Toyota Robots That Do Housework! – Lifeboat News: The Blog

“Operating and navigating in home environments is very challenging for robots. Every home is unique, with a different combination of objects in distinct configurations that change over time. To address the diversity a robot faces in a home environment, we teach the robot to perform arbitrary tasks with a variety of objects, rather than program the robot to perform specific predefined tasks with specific objects. In this way, the robot learns to link what it sees with the actions it is taught. When the robot sees a specific object or scenario again, even if the scene has changed slightly, it knows what actions it can take with respect to what it sees.

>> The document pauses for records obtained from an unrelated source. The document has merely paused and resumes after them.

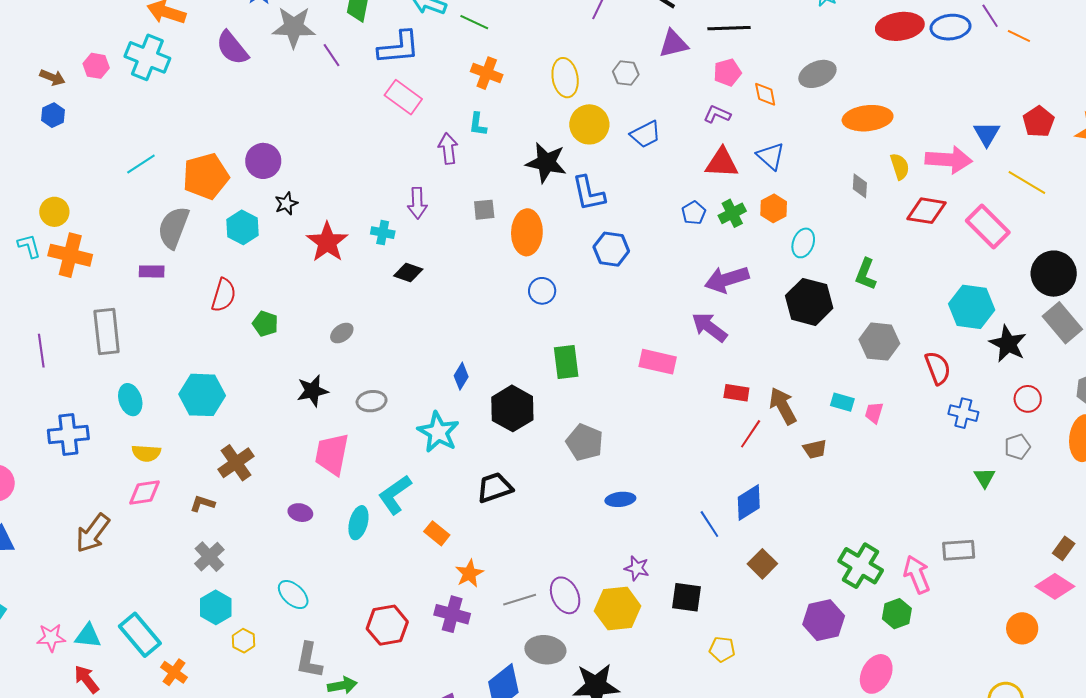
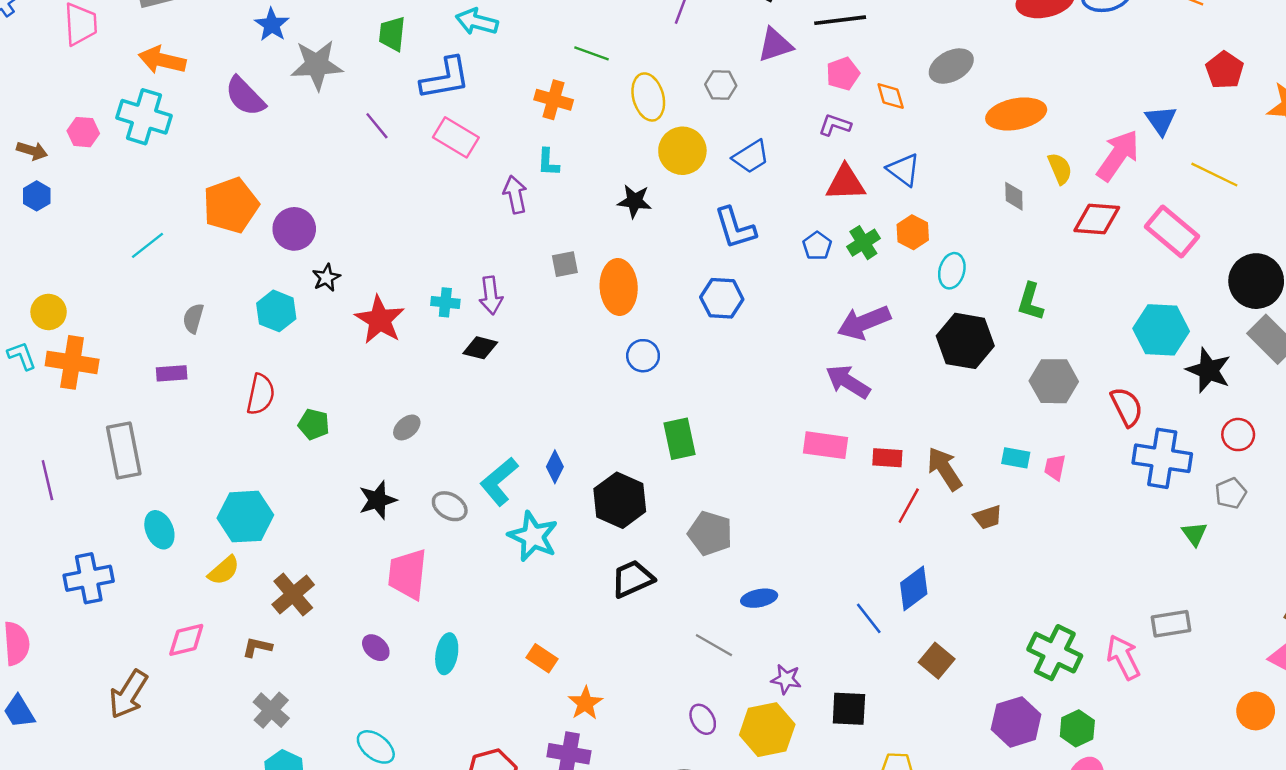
green line: (474, 22) -> (591, 53), moved
purple line: (331, 55) -> (377, 126), moved
red pentagon: (1039, 122) -> (1225, 70), moved
pink arrow: (949, 160) -> (1118, 155), turned -54
black star: (546, 163) -> (634, 201), size x0.7
orange pentagon: (206, 176) -> (231, 205), moved
blue L-shape: (589, 193) -> (735, 228), moved
purple arrow: (417, 203) -> (491, 295), moved
gray semicircle: (173, 227) -> (193, 318), size x0.6
pink rectangle: (658, 362) -> (825, 445), moved
gray ellipse: (372, 401) -> (450, 506), turned 44
blue cross: (963, 413) -> (1162, 458), size x1.6
yellow semicircle: (146, 453) -> (224, 570), moved, turned -40
black trapezoid: (495, 488) -> (632, 579), moved
cyan L-shape: (395, 495) -> (499, 481), moved
purple ellipse: (300, 513) -> (376, 648), turned 35
purple ellipse: (565, 595) -> (703, 719), size x0.7
gray line: (520, 600) -> (714, 645), moved, turned 52
green hexagon: (897, 614) -> (1077, 728), moved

We teach the robot using an immersive telepresence system, in which there is a model of the robot, mirroring what the robot is doing. The teacher sees what the robot is seeing live, in 3D, from the robot’s sensors. The teacher can select different behaviors to instruct and then annotate the 3D scene, such as associating parts of the scene to a behavior, specifying how to grasp a handle, or drawing the line that defines the axis of rotation of a cabinet door. When teaching a task, a person can try different approaches, making use of their creativity to use the robot’s hands and tools to perform the task. This makes leveraging and using different tools easy, allowing humans to quickly transfer their knowledge to the robot for specific situations.

Historically, robots, like most automated cars, continuously perceive their surroundings, predict a safe path, then compute a plan of motions based on this understanding. At the other end of the spectrum, new deep learning methods compute low-level motor actions directly from visual inputs, which requires a significant amount of data from the robot performing the task. We take a middle ground. Our teaching system only needs to understand things around it that are relevant to the behavior being performed. Instead of linking low-level motor actions to what it sees, it uses higher-level behaviors. As a result, our system does not need prior object models or maps. It can be taught to associate a given set of behaviors to arbitrary scenes, objects, and voice commands from a single demonstration of the behavior. This also makes the system easy to understand and makes failure conditions easy to diagnose and reproduce.”